Our findings suggest that in order to better understand the driving forces behind anemia and undernutrition in young mothers, further evidence on socio-cultural practices that affect nutrition would be highly beneficial in this culturally diverse, heterogeneous region.
While the pooled sample is large enough to find statistically significant associations, when looking at 19 (16 in anemia) countries in the region individually, their respective sample sizes are relatively small, limiting the statistical power of the country level regressions. It is thus not possible to draw conclusions about the heterogeneity of coefficients within our targeted region on a disaggregated level, as none of the coefficients of interest is statistically significant in individual country regressions. In addition, while we generally refer to ‘adolescents’ throughout the present text, it is important to stress that existing evidence only focuses on older adolescent girls aged 15-19, while systematic anthropometric and biomarker information on boys is lacking entirely and most surveys also do not cover younger adolescent girls aged 10-14.
This study is based on pooled data from cross-sectional surveys and does not allow making any causal inferences. Moreover, pregnant adolescent girls, despite being a group of interest for this type of analysis, were excluded from analyses on undernutrition for methodological reasons (lack of appropriate BMI-cutoffs). Aforementioned limitations notwithstanding, these results provide useful insights into some of the factors underlying anemia and undernutrition at the sub-regional and country level in West and Central Africa. Furthermore, the present study highlights the need for further research on the determinants of the differential prevalence rates among adolescent mothers.

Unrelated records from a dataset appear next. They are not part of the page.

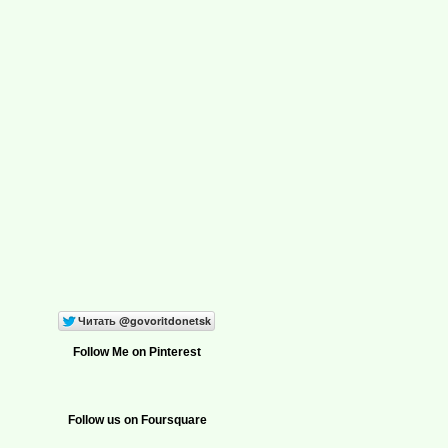
Follow Me on Pinterest
Follow us on Foursquare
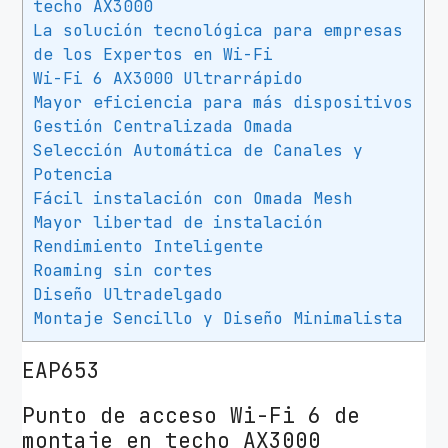
techo AX3000
m
La solución tecnológica para empresas
b
de los Expertos en Wi-Fi
r
Wi-Fi 6 AX3000 Ultrarrápido
i
Mayor eficiencia para más dispositivos
c
Gestión Centralizada Omada
o
Selección Automática de Canales y
T
Potencia
P
Fácil instalación con Omada Mesh
-
Mayor libertad de instalación
Rendimiento Inteligente
L
Roaming sin cortes
i
Diseño Ultradelgado
n
Montaje Sencillo y Diseño Minimalista
k
O
EAP653
m
a
Punto de acceso Wi-Fi 6 de
d
montaje en techo AX3000
a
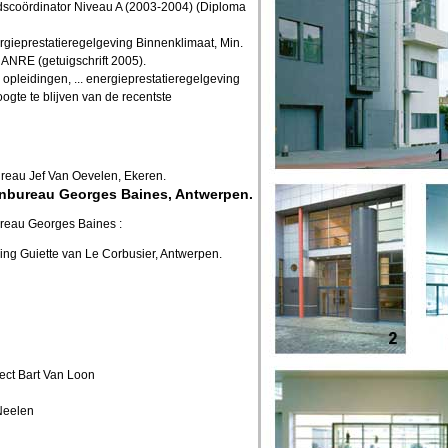
idscoördinator Niveau A (2003-2004) (Diploma
gieprestatieregelgeving Binnenklimaat, Min.
NRE (getuigschrift 2005).
 opleidingen, ... energieprestatieregelgeving
ogte te blijven van de recentste
ureau Jef Van Oevelen, Ekeren.
tenbureau Georges Baines, Antwerpen.
reau Georges Baines :
ng Guiette van Le Corbusier, Antwerpen.
tect Bart Van Loon
Neelen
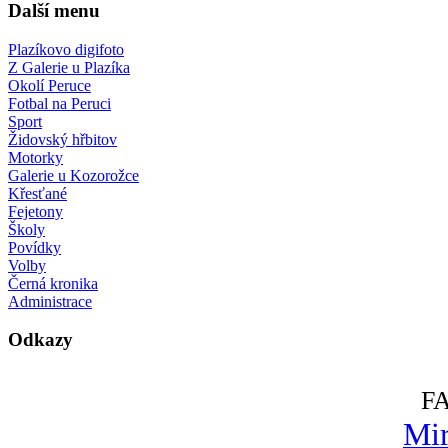
Další menu
Plazíkovo digifoto
Z Galerie u Plazíka
Okolí Peruce
Fotbal na Peruci
Sport
Židovský hřbitov
Motorky
Galerie u Kozorožce
Křesťané
Fejetony
Školy
Povídky
Volby
Černá kronika
Administrace
Odkazy
F
Mir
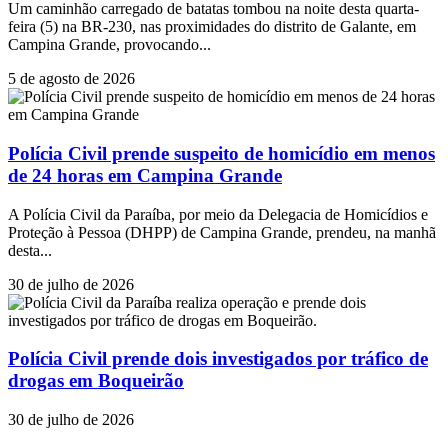
Um caminhão carregado de batatas tombou na noite desta quarta-
feira (5) na BR-230, nas proximidades do distrito de Galante, em
Campina Grande, provocando...
5 de agosto de 2026
Polícia Civil prende suspeito de homicídio em menos
de 24 horas em Campina Grande
A Polícia Civil da Paraíba, por meio da Delegacia de Homicídios e
Proteção à Pessoa (DHPP) de Campina Grande, prendeu, na manhã
desta...
30 de julho de 2026
Polícia Civil prende dois investigados por tráfico de
drogas em Boqueirão
30 de julho de 2026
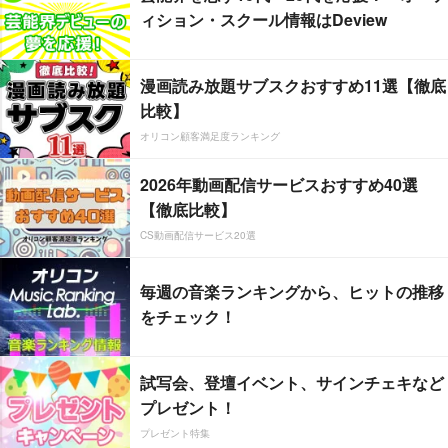
ィション・スクール情報はDeview
漫画読み放題サブスクおすすめ11選【徹底
比較】
オリコン顧客満足度ランキング
2026年動画配信サービスおすすめ40選
【徹底比較】
CS動画配信サービス20選
毎週の音楽ランキングから、ヒットの推移
をチェック！
試写会、登壇イベント、サインチェキなど
プレゼント！
プレゼント特集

Overall, within our analyses, only having any formal education emerged as a strong correlate of both adolescent maternal undernutrition and anemia. While we do not make any judgment about causation, plethora of pathways are imaginable as to how education serves as a protective factor against these adverse health outcomes and lack thereof, in contrast, is associated with higher prevalence rates. Coupled with the finding from our previous work that schooling is also a protective factor against adolescent pregnancy [23], increasing efforts put into promotion of female education appears to be a worthwhile cause per se and based on these findings could potentially serve as a high-impact intervention to improve adolescent girls’ health in low-resource settings. Moreover, to understand the pathways between religious and cultural practices and nutritional outcomes in adolescent mothers, novel research tools and in particular appropriate questionnaires addressing these issues need to be developed and administered within large household surveys. Lastly, large household surveys in their current state barely allow moving beyond descriptive research on adolescent maternal health and nutrition on country level in West and Central African region. Meaningful inferences on these issues would require larger sample sizes within this subpopulation and a specific targeting of adolescent girls as part of the sampling strategy.